I also renamed createParser to defineParser to align with Vue ecosystem conventions (defineComponent, defineStore, defineEmits...). Small change, but it makes the API feel more at home in a Vue project.

Here's what a custom parser looks like in alpha-2:

ts
type HexColor = number // 0x000000–0xFFFFFF

const parseAsHexColor = defineParser<HexColor>({
  parse(v) {
    const parsedValue = Number.parseInt(v, 16)
    if (Number.isNaN(parsedValue)) {
      return null
    }
    return parsedValue
  },
  serialize: v => v.toString(16).padStart(6, '0'),
})
// ?color=ff5733 → 16734003

No eq to define.

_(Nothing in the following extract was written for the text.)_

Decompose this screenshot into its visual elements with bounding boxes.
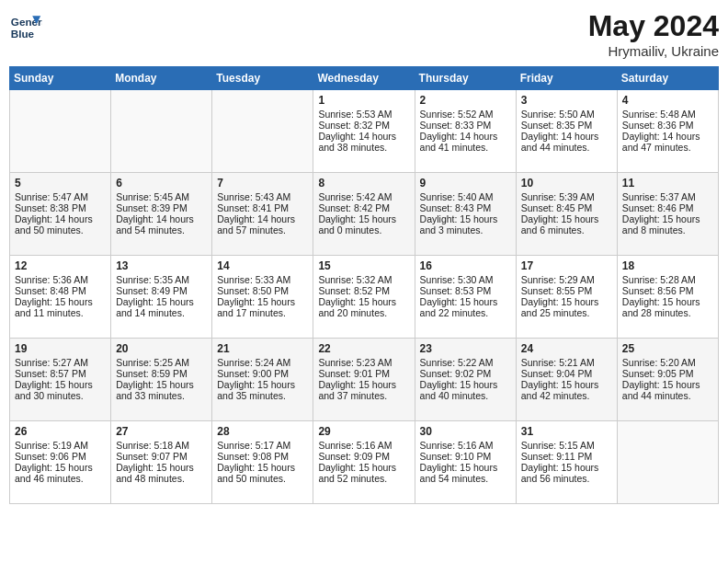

The only contract you need to uphold is that parse and serialize are inverses of each other, so that round-tripping always produces stable results.

Why Conferences Still Matter

This change came from a five-minute hallway conversation. I could have stared at the code for weeks and not seen it, because I was too close to it, thinking in terms of reactivity and Vue internals instead of stepping back to ask "what guarantees should a URL parser provide?"

That's what events like MadVue give you. A different set of eyes, a different frame of reference, and access to people who've been thinking about these problems longer than you have. Oh, and apparently we were the first Turkish attendees in MadVue's history. 😅

You can find all the alpha-2 changes on GitHub. If you're using qpick, I'd love to hear how the new API feels.